Learn how to integrate R code into Dataiku.

Tip

To validate your knowledge of this area, register for the Shared Code course, part of the Developer learning path, on the Dataiku Academy.

Reference | Upgrading and rolling back the R version used in Dataiku¶

Prerequisites¶

When upgrading the base R version that is being used in a particular Dataiku environment, this is generally a two-step process that includes:

• Upgrading the R distribution itself on the server (typically using the system package manager, such as yum or apt depending on the Linux OS that is being used)

• Rebuilding the default R environment and all managed code environments (i.e. reinstall all R packages for each environment)

The latter is needed because it is important to note that binary compatibility between different versions of R is not guaranteed, which can lead to issues if these R packages are not reinstalled and R environments not rebuilt. In particular, upgrading R from v3.4 to v3.5 has been known to cause issues and result in all installed packages being broken. One such example can be seen in this Github thread.

Rebuilding the default R environment and managed code environments¶

When rebuilding the default R environment (found under <dss_data_directory>/R.lib), you will generally want to rename or remove this directory and then re-run the install-r-integration script. For more detailed instructions about how this can be done, please refer to the Rebuilding the R environment subsection in our R integration documentation.

As for rebuilding managed code environments, this can be done through the Dataiku user interface by navigating to the Administration > Code Envs tab, clicking on the code environment, and then selecting the “Rebuild env” option when updating the code environment.

Please note that if you have manually installed additional packages in the system’s library (as root), they will also need to be rebuilt, as mentioned in the product documentation.

Rolling back to a previous version of R¶

If you had saved the previous versions of the installed packages (as suggested above when renaming the <dss_data_dir>/R.lib directory instead of deleting it), rolling back should be as simple as reinstalling the previous version of R with the appropriate system package manager and then restoring the moved-away packages. Otherwise, these packages will need to be reinstalled again.

Troubleshoot | My R recipes aren’t working after upgrading or migrating my instance¶

The first thing to check when this happens is whether or not the R version has been upgraded on your instance. If so, since R does not maintain binary compatibility, please make sure to first try rebuilding your default R environment and managed code environments (as R.lib in Dataiku and/or your code environments are likely outdated).

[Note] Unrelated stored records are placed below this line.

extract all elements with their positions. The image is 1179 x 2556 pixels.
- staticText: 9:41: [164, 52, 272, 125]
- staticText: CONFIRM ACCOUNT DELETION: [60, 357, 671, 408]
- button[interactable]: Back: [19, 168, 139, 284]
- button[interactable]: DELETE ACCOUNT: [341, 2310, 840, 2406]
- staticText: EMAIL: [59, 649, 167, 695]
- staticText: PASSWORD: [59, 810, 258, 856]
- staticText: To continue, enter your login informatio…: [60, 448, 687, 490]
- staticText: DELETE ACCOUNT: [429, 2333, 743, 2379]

If that doesn’t work, then this likely means that there are faulty packages that have been installed at a global level and which need to be removed. This can be done by doing the following:

• Run R from the terminal of your Dataiku server.

./R/bin

• Check for the problematic package(s).

find.package("TheBrokenPackage")

• If a global path (like /usr/share or /usr/lib or /usr/local) is returned, then open an R shell as the root user and remove said package(s).

remove.packages(c("TheBrokenPackage"))

• Repeat the previous steps until there are no more broken packages that remain.

Warning

Please make sure to replace TheBrokenPackage with the name of the actual package.